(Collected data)

-=-=-

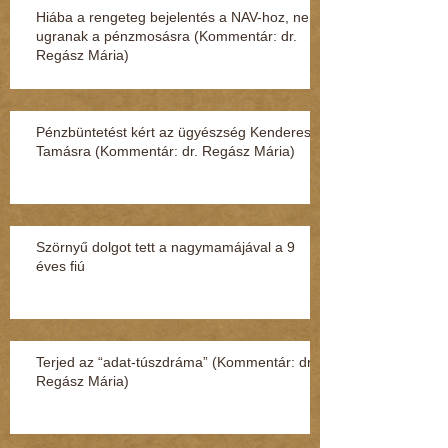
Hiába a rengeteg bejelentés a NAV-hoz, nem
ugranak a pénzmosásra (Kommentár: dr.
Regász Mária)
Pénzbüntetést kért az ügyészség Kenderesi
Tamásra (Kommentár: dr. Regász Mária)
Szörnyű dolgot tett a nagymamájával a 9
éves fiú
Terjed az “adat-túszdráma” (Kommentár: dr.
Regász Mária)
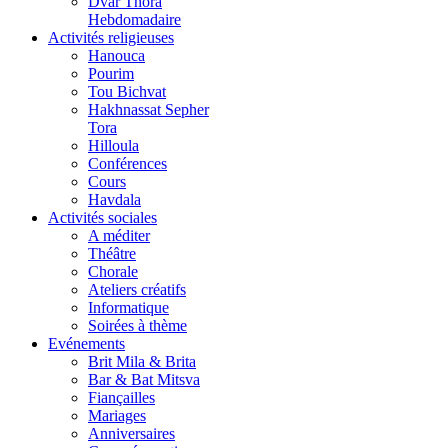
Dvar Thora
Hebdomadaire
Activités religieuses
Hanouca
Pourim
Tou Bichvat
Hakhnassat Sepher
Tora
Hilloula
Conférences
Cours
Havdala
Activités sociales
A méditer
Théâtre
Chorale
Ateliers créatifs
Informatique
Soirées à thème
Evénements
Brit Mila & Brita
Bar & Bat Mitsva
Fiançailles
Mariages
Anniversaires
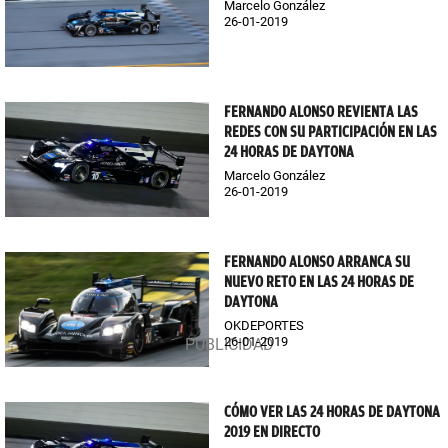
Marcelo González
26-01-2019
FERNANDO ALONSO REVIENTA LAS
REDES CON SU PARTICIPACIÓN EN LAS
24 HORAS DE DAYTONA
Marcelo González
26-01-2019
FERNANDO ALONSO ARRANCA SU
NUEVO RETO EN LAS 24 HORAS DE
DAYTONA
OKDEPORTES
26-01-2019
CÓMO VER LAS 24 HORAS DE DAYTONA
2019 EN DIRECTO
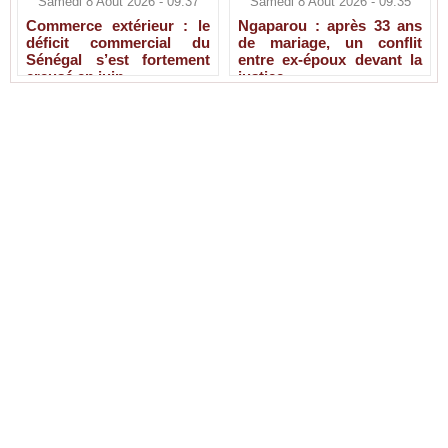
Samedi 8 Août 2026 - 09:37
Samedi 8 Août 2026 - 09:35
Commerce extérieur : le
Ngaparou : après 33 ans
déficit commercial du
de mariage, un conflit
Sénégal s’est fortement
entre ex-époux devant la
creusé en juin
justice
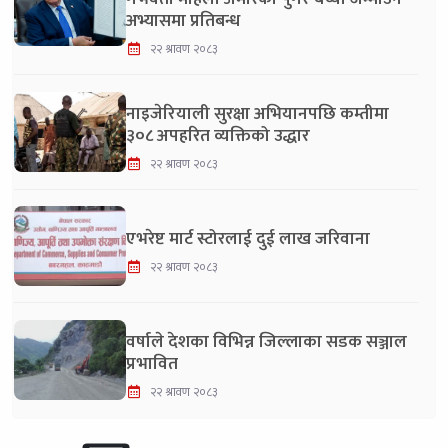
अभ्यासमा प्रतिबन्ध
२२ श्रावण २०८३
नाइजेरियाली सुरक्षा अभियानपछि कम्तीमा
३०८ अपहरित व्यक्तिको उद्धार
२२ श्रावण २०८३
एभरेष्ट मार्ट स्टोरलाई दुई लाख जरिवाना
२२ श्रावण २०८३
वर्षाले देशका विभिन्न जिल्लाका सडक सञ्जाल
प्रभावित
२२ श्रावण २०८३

-=-=-

_Your objective:_
Give only a number, namely how many lines in the entries above hold the word "Août".

_Task solution:_
2